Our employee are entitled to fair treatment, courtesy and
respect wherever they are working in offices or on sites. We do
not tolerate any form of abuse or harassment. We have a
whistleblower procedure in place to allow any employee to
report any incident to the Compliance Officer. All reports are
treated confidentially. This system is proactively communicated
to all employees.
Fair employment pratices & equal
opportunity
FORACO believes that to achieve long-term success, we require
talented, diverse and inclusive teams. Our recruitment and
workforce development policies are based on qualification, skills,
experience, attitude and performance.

> [Directions]: When the line with "respect wherever they" is reached in the data above, begin copying, and stop after the line with "treated confidentially. This"; copy each line exactly, both ends included.

> [Finished exercise]:
respect wherever they are working in offices or on sites. We do
not tolerate any form of abuse or harassment. We have a
whistleblower procedure in place to allow any employee to
report any incident to the Compliance Officer. All reports are
treated confidentially. This system is proactively communicated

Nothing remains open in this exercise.